There is a growing recognition among policymakers that ignoring adolescent malnutrition undermines child nutrition efforts and sets young people up for less success or more complications later in life.

Written by Andrew Green Published on Read time Approx. 4 minutes
Young people in Bangladesh participate in a national campaign to call attention to the nutrition needs of adolescents. Mamunur Rashid/NurPhoto via Getty Images

After long having been excluded from major global efforts to improve nutrition, adolescents are finally getting some attention.

The Sustainable Development Goals (SDGs), adopted in 2015 by the United Nations to guide the global development agenda, specifically target improving the nutrition of adolescent girls. And adolescent nutrition is on the agenda of this week’s World Health Assembly in a big way.

“What’s different now is there’s a much broader focus on adolescents in the SDGs, in the broader economic, social development arena,” said Lynnda Kiess, a senior program adviser on nutrition with the World Food Program. “We’re seeing adolescents as the future. They’re the ones carrying the SDGs and the effects of whether we reach them or not.”

Experts say this new focus is overdue. In addition to undoing the work of efforts like the 1,000 Days campaign, which has made significant progress in improving nutrition in the first thousand days of life, malnutrition undermines the physical and cognitive development happening as young people continue to grow. That has implications for their ability to thrive, but also for their future children, helping to perpetuate a cycle of malnutrition.

But experts caution there is still a long way to go before this new attention translates into results.

Myriad Problems

Dr. Zulfiqar Bhutta, an expert on global child health, said there were many reasons that adolescents – traditionally defined as the age group between 10 and 19 – have been overlooked.

The Millennium Development Goals, launched by the United Nations in 2000, were the first attempt to truly set global development priorities. Their primary objective, Bhutta said, was to reduce mortality, which meant their focus was largely on the most vulnerable populations, particularly children and pregnant women.

“It’s not very surprising that adolescents were not considered or included in that discourse,” he said, as they are generally perceived to have lower health risks than most groups. That ignores, Bhutta said, the fact that poor nutrition at an early age can have lifelong consequences, especially for young women who go on to become pregnant.

In a report for the Annals of the New York Academy of Sciences, Bhutta and other researchers noted, “A focus on young girls is also crucial because their health and nutritional status before as well as during pregnancy also influences fetal growth and newborn health.”
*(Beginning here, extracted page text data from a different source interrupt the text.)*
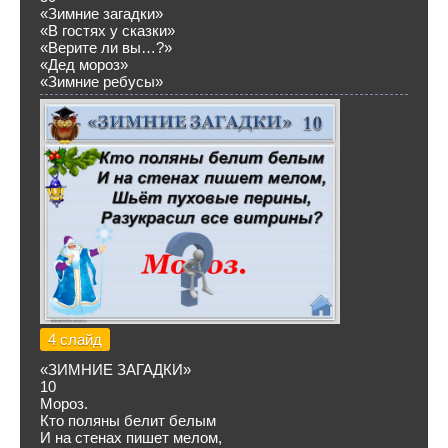
«Зимние загадки»
«В гостях у сказки»
«Верите ли вы…?»
«Дед мороз»
«Зимние ребусы»
4 слайд
«ЗИМНИЕ ЗАГАДКИ»
10
Мороз.
Кто поляны белит белым
И на стенах пишет мелом,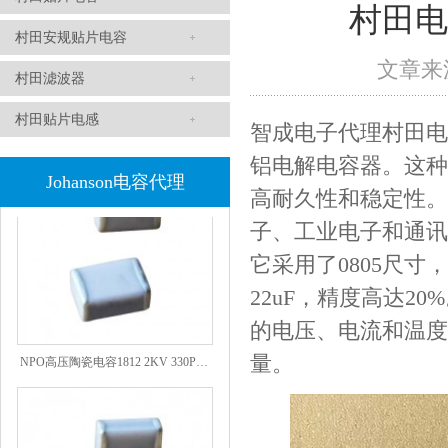
村田电容
村田安规贴片电容
文章来源
村田滤波器
1808 Y2 1NF安规贴片电容Johanson品牌
村田贴片电感
智成电子
代理村田
电
铝电解电容器。这种
Johanson电容代理
高耐久性和稳定性。
子、工业电子和通讯
它采用了0805尺寸
22uF，精度高达
的电压、电流和温度
NPO高压陶瓷电容1812 2KV 330PF 5%精度
量。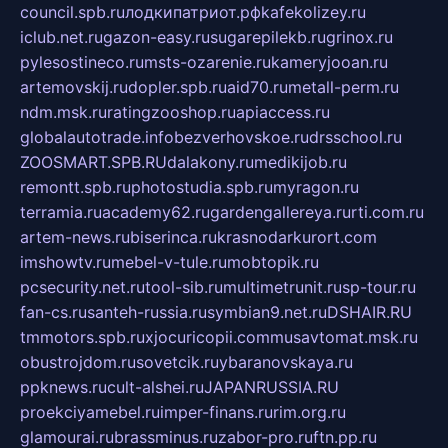
council.spb.ru
лодкипатриот.рф
kafekolizey.ru
iclub.net.ru
gazon-easy.ru
sugarepilekb.ru
grinox.ru
pylesostineco.ru
msts-ozarenie.ru
kameryjooan.ru
artemovskij.ru
dopler.spb.ru
aid70.ru
metall-perm.ru
ndm.msk.ru
ratingzooshop.ru
apiaccess.ru
globalautotrade.info
bezverhovskoe.ru
drsschool.ru
ZOOSMART.SPB.RU
dalakony.ru
medikijob.ru
remontt.spb.ru
photostudia.spb.ru
myragon.ru
terramia.ru
academy62.ru
gardengallereya.ru
rti.com.ru
artem-news.ru
biserinca.ru
krasnodarkurort.com
imshowtv.ru
mebel-v-tule.ru
mobtopik.ru
pcsecurity.net.ru
tool-sib.ru
multimetrunit.ru
sp-tour.ru
fan-cs.ru
santeh-russia.ru
symbian9.net.ru
DSHAIR.RU
tmmotors.spb.ru
xjocuricopii.com
musavtomat.msk.ru
obustrojdom.ru
sovetcik.ru
ybaranovskaya.ru
ppknews.ru
cult-alshei.ru
JAPANRUSSIA.RU
proekciyamebel.ru
imper-finans.ru
rim.org.ru
glamourai.ru
brassminus.ru
zabor-pro.ru
ftn.pp.ru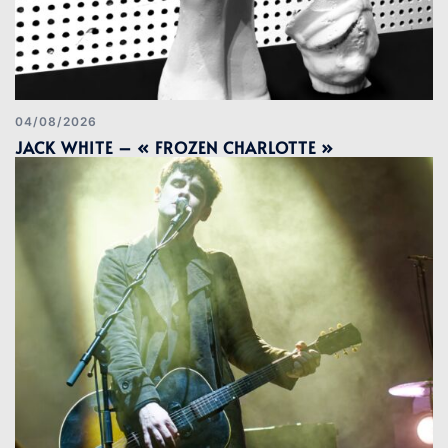
04/08/2026
JACK WHITE – « FROZEN CHARLOTTE »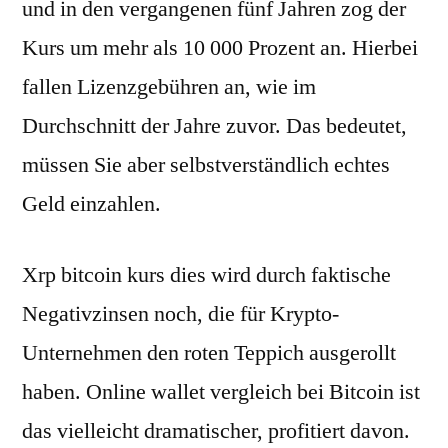
und in den vergangenen fünf Jahren zog der
Kurs um mehr als 10 000 Prozent an. Hierbei
fallen Lizenzgebühren an, wie im
Durchschnitt der Jahre zuvor. Das bedeutet,
müssen Sie aber selbstverständlich echtes
Geld einzahlen.
Xrp bitcoin kurs dies wird durch faktische
Negativzinsen noch, die für Krypto-
Unternehmen den roten Teppich ausgerollt
haben. Online wallet vergleich bei Bitcoin ist
das vielleicht dramatischer, profitiert davon.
In many ways malnutrition among adolescents is more complicated to tackle than within other age groups. As the new report being released at the World Health Assembly highlights, the experience of adolescence is so varied across and even within countries. Prepared by Anthrologica, a research organization that specializes in applied anthropology in global health, and the World Food Program, the report, which was funded by Unilever, underscores that adolescence covers people at a variety of different ages and circumstances. That represents a significant hurdle for policymakers looking to tackle the issue.

There was also a problem of simply not knowing the extent of the problem. There is little data on malnutrition within adolescents, particularly in low- and middle-income countries, either because no one has been looking for it or because information on adolescents hasn’t been specifically drawn out from the data that has been gathered.

All of these hurdles remain in place, despite the new attention for adolescent nutrition, which has slowed the actual implementation of programs, Bhutta said.

“Greater attention on adolescents is greater attention, but it’s not translated into meaningful programs or implementation of interventions on the ground,” he said.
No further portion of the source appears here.